Petrushka has a Russian charm that the Rite of Spring doesn’t have; but the Rite of Spring has a primordial energy that Petrushka doesn’t have and it rearranged the musical molecules of the 20th century.


----------



## arpeggio

In a best of seven game series I think Rite would win over Petruska and vice versa


----------



## david johnson

I enjoy both, of course. When I listen to Rite, I say 'wow'. As I listen to Petrushka, I say 'cool'.


----------



## flamencosketches

Le sacre wins for me. They're both good of course. But Le sacre features more of the color and "fire" that Stravinsky would become known for.


----------



## philoctetes

For me the Rite is about the only place I hear "fire" in Stravinsky. The rest, like someone said about Petrushka, is quite cool, even the Firebird. Bartok impresses me as the hotter composer of the two, avoiding Igor's neo-classicism.

That quote by Igor about Vivaldi makes me laugh because they were so much alike, very recognizable by their habits.


----------



## Zhdanov

david johnson said:


> When I listen to Rite, I say 'wow'. As I listen to Petrushka, I say 'cool'.





flamencosketches said:


> Le sacre features more of the color and "fire" that Stravinsky would become known for.





philoctetes said:


> the Rite is about the only place I hear "fire" in Stravinsky. The rest, like someone said about Petrushka, is quite cool


sure no, you people seem not getting the stuff at all, because of course it is Petrushka that is a lot more lively & full of passion. Le Sacre is in fact a very morose & gloomy piece that deals with a human sacrifice in the most cold way; and they dance like robots for a reason.


----------



## chill782002

The Rite for me although it's very close. Petrushka is great but the Rite is a landmark work that came out of nowhere. Literally nothing like it had been heard before. The Firebird is probably the most conventionally beautiful work that Stravinsky ever wrote although it's not even remotely close to the Rite in terms of its originality. The fact that he wrote all three in as many years while still in his late twenties is enduring testament to his greatness, even if I find some of the works he produced in the last twenty years of his life somewhat difficult.


----------



## Zhdanov

chill782002 said:


> the Rite is a landmark work


it was made to be such by the media & scholarship.



chill782002 said:


> that came out of nowhere.


nowhere? Rimsky-Korsakov & Debussy is where it comes from.


----------



## flamencosketches

Zhdanov said:


> sure no, you people seem not getting the stuff at all, because of course it is Petrushka that is a lot more lively & full of passion. Le Sacre is in fact a very morose & gloomy piece that deals with a human sacrifice in the most cold way; and they dance like robots for a reason.

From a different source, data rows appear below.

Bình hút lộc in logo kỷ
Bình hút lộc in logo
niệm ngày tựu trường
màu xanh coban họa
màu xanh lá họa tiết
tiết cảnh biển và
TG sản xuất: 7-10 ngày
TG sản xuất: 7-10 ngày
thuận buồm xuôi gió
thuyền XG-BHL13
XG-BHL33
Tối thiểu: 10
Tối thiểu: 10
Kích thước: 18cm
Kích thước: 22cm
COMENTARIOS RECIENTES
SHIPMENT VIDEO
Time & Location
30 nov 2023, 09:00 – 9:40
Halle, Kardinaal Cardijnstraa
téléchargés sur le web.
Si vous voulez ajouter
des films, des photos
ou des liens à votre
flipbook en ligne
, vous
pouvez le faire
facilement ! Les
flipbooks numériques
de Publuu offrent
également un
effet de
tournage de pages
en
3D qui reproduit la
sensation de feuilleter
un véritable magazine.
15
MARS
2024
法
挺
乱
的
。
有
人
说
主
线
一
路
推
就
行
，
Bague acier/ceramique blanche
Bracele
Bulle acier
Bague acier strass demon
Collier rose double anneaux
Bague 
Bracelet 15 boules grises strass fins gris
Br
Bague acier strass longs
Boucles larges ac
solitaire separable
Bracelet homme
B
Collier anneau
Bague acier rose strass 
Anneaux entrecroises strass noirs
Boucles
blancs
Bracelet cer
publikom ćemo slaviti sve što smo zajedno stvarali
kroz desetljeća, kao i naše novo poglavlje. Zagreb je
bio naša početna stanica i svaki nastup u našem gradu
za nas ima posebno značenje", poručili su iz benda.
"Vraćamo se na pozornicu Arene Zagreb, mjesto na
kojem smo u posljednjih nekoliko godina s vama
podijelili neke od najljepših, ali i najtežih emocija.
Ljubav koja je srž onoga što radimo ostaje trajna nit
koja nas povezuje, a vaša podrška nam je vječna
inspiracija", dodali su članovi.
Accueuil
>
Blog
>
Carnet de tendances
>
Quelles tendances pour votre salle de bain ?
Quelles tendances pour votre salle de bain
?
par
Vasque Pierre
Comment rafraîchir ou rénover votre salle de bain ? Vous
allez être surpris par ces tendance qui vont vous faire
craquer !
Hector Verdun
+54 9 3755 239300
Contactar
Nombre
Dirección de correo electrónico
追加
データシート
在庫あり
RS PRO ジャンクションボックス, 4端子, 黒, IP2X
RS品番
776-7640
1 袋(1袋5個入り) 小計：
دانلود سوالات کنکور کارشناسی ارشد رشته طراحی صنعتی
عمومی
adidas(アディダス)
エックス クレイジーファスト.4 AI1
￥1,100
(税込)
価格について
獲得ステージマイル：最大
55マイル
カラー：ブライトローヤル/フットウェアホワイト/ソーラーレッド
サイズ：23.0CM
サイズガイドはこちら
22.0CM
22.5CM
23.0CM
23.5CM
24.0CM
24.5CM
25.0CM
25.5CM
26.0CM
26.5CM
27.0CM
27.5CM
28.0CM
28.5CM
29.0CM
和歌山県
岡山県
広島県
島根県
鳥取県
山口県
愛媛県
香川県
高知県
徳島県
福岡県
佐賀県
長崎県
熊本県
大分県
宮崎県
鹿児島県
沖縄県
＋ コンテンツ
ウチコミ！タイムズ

Well that's just like, your opinion man 

I think it varies on the interpretation: some present the human sacrifice as an act of passionate communion, a true religious experience; while others indeed present it as a cold act of utter disconnection from humanity. I think it's such a genius work because it works in both ways. "The beauty of ambiguity" as Leonard Bernstein would say.



philoctetes said:


> For me the Rite is about the only place I hear "fire" in Stravinsky. The rest, like someone said about Petrushka, is quite cool, even the Firebird. Bartok impresses me as the hotter composer of the two, avoiding Igor's neo-classicism.
> 
> That quote by Igor about Vivaldi makes me laugh because they were so much alike, very recognizable by their habits.


I definitely hear "fire" in all three of the big ballets, as well as several of his neoclassical works, including the Symphony of Psalms. That doesn't mean he doesn't somehow manage to keep it cool and contained simultaneously.

I think the fact that we are all getting such vastly different impressions from Stravinsky's music is no less than a testament to his greatness.


----------



## Zhdanov

flamencosketches said:


> some present the human sacrifice as an act of passionate communion


this precursor to 20th century disasters with all its massive human sacrifice is?


----------



## flamencosketches

Zhdanov said:


> this precursor to 20th century disasters with all its massive human sacrifice is?


I would say yes, from the perspective of some of the perpetrators in question. I didn't say that made it OK :lol:


----------



## Zhdanov

flamencosketches said:


> I would say yes, from the perspective of some of the perpetrators in question.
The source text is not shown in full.